Emerge un giudizio critico sul Codice dei contratti pubblici del 2016
che risulta di difficile applicazione, che ha rallentato la
realizzazione degli investimenti pubblici e che ha aggravato gli
adempimenti burocratici. Anche il decreto sblocca cantieri non sembra
aver risolto le principali criticità normative preesistenti (lo pensa
l’81% dei Responsabili unici del procedimento, Rup, più giovani e le
percentuali scendono al salire dell’età, fino a un comunque robusto
62% nella fascia dei più anziani).
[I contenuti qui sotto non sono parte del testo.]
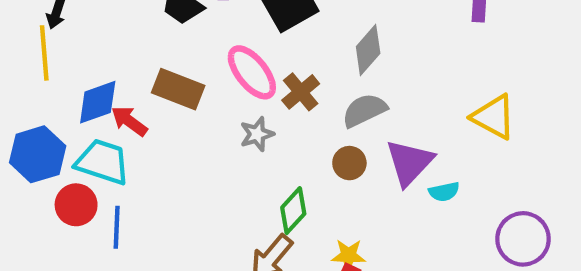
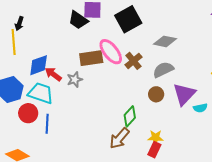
gray diamond: (368, 50) -> (165, 41), turned 60
brown rectangle: (178, 89) -> (91, 58), moved, turned -30
gray star: (257, 134) -> (75, 80), moved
Perplessità anche sulla normativa
anticorruzione: solo il 13 % dei Rup che hanno un ruolo di
direttore/dirigente apicale la ritiene utile e rispondente ad esigenze
di trasparenza Rispetto al grado di criticità delle varie fasi del
ciclo dei contratti pubblici l’attenzione dei Rup si concentra su gara
e aggiudicazione.
Tra le misure che potrebbero far funzionare meglio il sistema gli
oltre 5000 Rup consultati indicano una razionalizzazione del numero
delle stazioni appaltanti e secondo le 217 imprese è fondamentale un
percorso di qualificazione e professionalizzazione delle stazioni
appaltanti.
Sono questi solo alcuni dei dati della ricerca che è stata
illustrata nel corso dell’evento on line “PERCHE’ IN ITALIA LE OPERE
PUBBLICHE SONO FERME?” da Bernardo Giorgio Mattarella (Professore
Ordinario di Diritto Amministrativo presso la LUISS “G. Carli”).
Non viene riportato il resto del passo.